- An Afghan policeman kills 10 fellow officers, an official in Nimruz province says
- Afghan official says three soldiers killed in Helmand province were U.S. Marines
- The shooting occurs at a base shared by Afghan and NATO troops, the official says
- Earlier in the day, a man in an Afghan security force uniform kills three U.S. soldiers
A man in civilian clothing opened fire on a base shared with Afghan forces, killing three NATO troops, a spokesman for the International Security Assistance Force said Saturday.
The shooting occurred late Friday in Afghanistan's volatile Helmand province, the same region where three American soldiers were killed hours earlier by a man in an Afghan military uniform, officials said.
Afghan and ISAF officials offered conflicting accounts over the latest shooting in Garmsir District, where U.S. Marines have been working with Afghan forces at a joint outpost.
An Afghan official said a local police officer opened fire, killing three Marines, while ISAF said the gunman was wearing civilian clothes.
The international coalition did not release the nationalities of the troops or details about the shooting or the location. The gunman was detained by troops shortly after the shooting Friday night, said Maj. Martyn Crighton of the ISAF Joint Command.
Haji Mohammad Khan, the deputy district chief, said a policeman opened fire on the Marines at the outpost located inside the Garmsir police compound.
But Crighton said the shooter was an Afghan civilian working on an installation shared by Afghan and NATO forces. He would not say whether the shooting occurred at the compound in Garmsir.
Brig. Gen. Gunter Katz, an ISAF spokesman, who also described the man as a civilian, said he had been detained after the attack.
It was the second Friday shooting targeting NATO troops in Afghanistan.
Three U.S. soldiers were killed when a man in an Afghan military uniform opened fire in the Helmand province, the latest in a series of assaults against NATO troops by Afghans wearing security force uniforms.
The three soldiers were part of a Special Operations mission to stabilize a village in the Sarwan Qala region, a Taliban stronghold, a Defense Department official said on condition of anonymity.
They were meeting with local officials when the shooting occurred, said the official, who was not authorized to release details to the media. NATO and Afghan troops have been searching for the gunman.
Afghan President Hamid Karzai condemned the killings of NATO service members and ordered an investigation.
"The enemy who does not want to see Afghanistan have a strong security force, targets military trainers," he said in a statement.
On Friday, White House spokesman Jay Carney said it was "too early to say" that the latest incident was part of a stepped-up effort by insurgents.
"We know they are trying to maximize media exposure of these events but our military believes that the operational impact has been negligible. Nonetheless, these incidents do concern us and our hearts go out to all the victims and their families."
In the strikes, known as "green-on-blue" attacks, Afghan security forces or militants dressed as local police or soldiers target coalition troops.

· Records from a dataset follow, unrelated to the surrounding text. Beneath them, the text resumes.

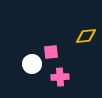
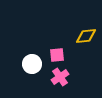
pink square: moved 6 px right, 3 px down
pink cross: rotated 30 degrees counterclockwise
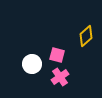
yellow diamond: rotated 35 degrees counterclockwise
pink square: rotated 21 degrees clockwise
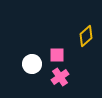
pink square: rotated 14 degrees counterclockwise
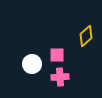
pink cross: rotated 30 degrees clockwise
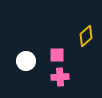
white circle: moved 6 px left, 3 px up
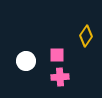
yellow diamond: rotated 15 degrees counterclockwise
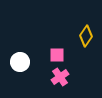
white circle: moved 6 px left, 1 px down
pink cross: rotated 30 degrees counterclockwise
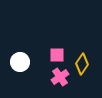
yellow diamond: moved 4 px left, 28 px down
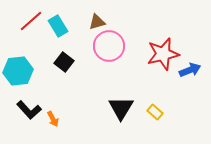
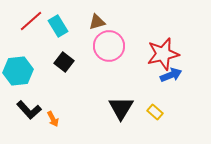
blue arrow: moved 19 px left, 5 px down
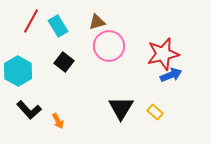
red line: rotated 20 degrees counterclockwise
cyan hexagon: rotated 24 degrees counterclockwise
orange arrow: moved 5 px right, 2 px down
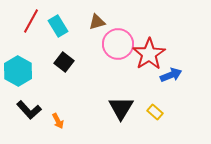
pink circle: moved 9 px right, 2 px up
red star: moved 14 px left; rotated 20 degrees counterclockwise
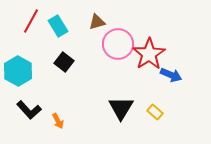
blue arrow: rotated 45 degrees clockwise
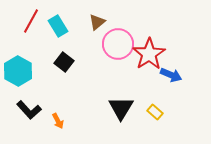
brown triangle: rotated 24 degrees counterclockwise
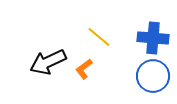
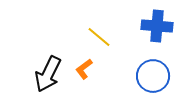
blue cross: moved 4 px right, 12 px up
black arrow: moved 12 px down; rotated 39 degrees counterclockwise
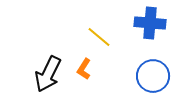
blue cross: moved 7 px left, 3 px up
orange L-shape: rotated 20 degrees counterclockwise
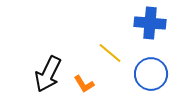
yellow line: moved 11 px right, 16 px down
orange L-shape: moved 15 px down; rotated 65 degrees counterclockwise
blue circle: moved 2 px left, 2 px up
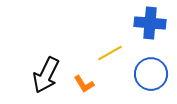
yellow line: rotated 70 degrees counterclockwise
black arrow: moved 2 px left, 1 px down
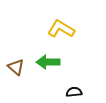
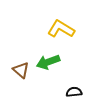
green arrow: rotated 20 degrees counterclockwise
brown triangle: moved 5 px right, 3 px down
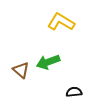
yellow L-shape: moved 7 px up
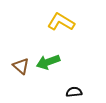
brown triangle: moved 4 px up
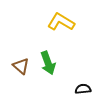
green arrow: moved 1 px down; rotated 90 degrees counterclockwise
black semicircle: moved 9 px right, 3 px up
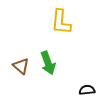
yellow L-shape: rotated 116 degrees counterclockwise
black semicircle: moved 4 px right, 1 px down
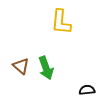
green arrow: moved 2 px left, 5 px down
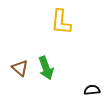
brown triangle: moved 1 px left, 2 px down
black semicircle: moved 5 px right
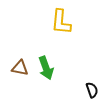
brown triangle: rotated 30 degrees counterclockwise
black semicircle: rotated 77 degrees clockwise
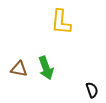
brown triangle: moved 1 px left, 1 px down
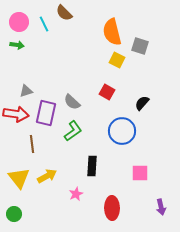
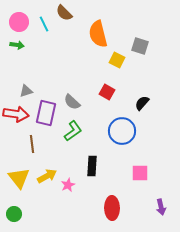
orange semicircle: moved 14 px left, 2 px down
pink star: moved 8 px left, 9 px up
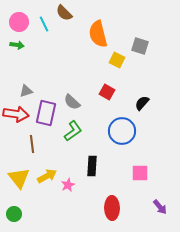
purple arrow: moved 1 px left; rotated 28 degrees counterclockwise
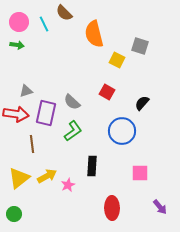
orange semicircle: moved 4 px left
yellow triangle: rotated 30 degrees clockwise
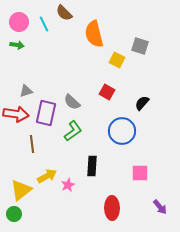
yellow triangle: moved 2 px right, 12 px down
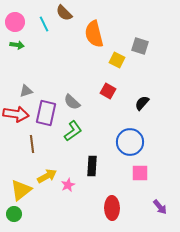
pink circle: moved 4 px left
red square: moved 1 px right, 1 px up
blue circle: moved 8 px right, 11 px down
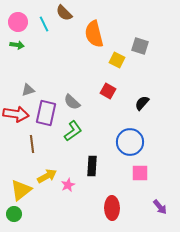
pink circle: moved 3 px right
gray triangle: moved 2 px right, 1 px up
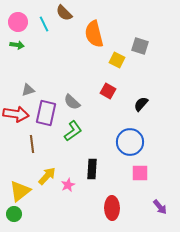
black semicircle: moved 1 px left, 1 px down
black rectangle: moved 3 px down
yellow arrow: rotated 18 degrees counterclockwise
yellow triangle: moved 1 px left, 1 px down
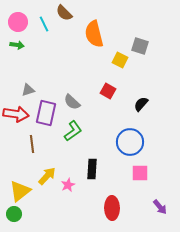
yellow square: moved 3 px right
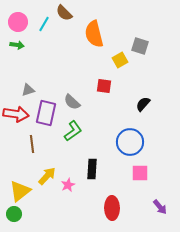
cyan line: rotated 56 degrees clockwise
yellow square: rotated 35 degrees clockwise
red square: moved 4 px left, 5 px up; rotated 21 degrees counterclockwise
black semicircle: moved 2 px right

Asked about the incidence of such attacks, Katz told reporters in Kabul that ISAF's assessments indicated "the infiltration rate is very, very low," but that more could be done to educate both sides and build mutual respect.
"If you just look at the statistics, what I can see compared to last year is that we have much more soldiers in the field," he said. "We have almost 500,000 soldiers fighting together right now, and in the years before, those numbers were much smaller."
Afghan security forces have also been targeted by their countrymen.
On Saturday, an Afghan policeman killed 10 fellow police officers in the Dilaram district of the southern Nimruz province, said Omar Baluch, a spokesman for the provincial governor.
The shooter, who is believed to have links to the Taliban, was killed by other policemen, said Baluch. An investigation into the incident continues, he added.
Earlier this year, Gen. John Allen, commander of all U.S and NATO forces in Afghanistan, said systems put in place by Afghans and coalition troops to prevent such attacks were having an effect.